- TASK STATEMENT -
Copy the listing exactly, images excluded.
# # # # # # #
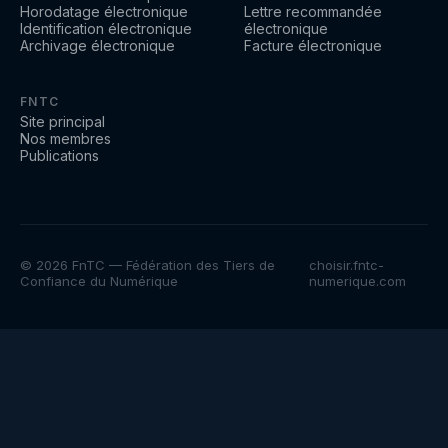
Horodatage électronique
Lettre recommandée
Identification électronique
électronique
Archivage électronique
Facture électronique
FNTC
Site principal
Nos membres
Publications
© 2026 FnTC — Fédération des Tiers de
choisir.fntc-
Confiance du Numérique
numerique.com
# # # # # # #
- TASK SOLUTION -
Horodatage électronique
Lettre recommandée
Identification électronique
électronique
Archivage électronique
Facture électronique
FNTC
Site principal
Nos membres
Publications
© 2026 FnTC — Fédération des Tiers de
choisir.fntc-
Confiance du Numérique
numerique.com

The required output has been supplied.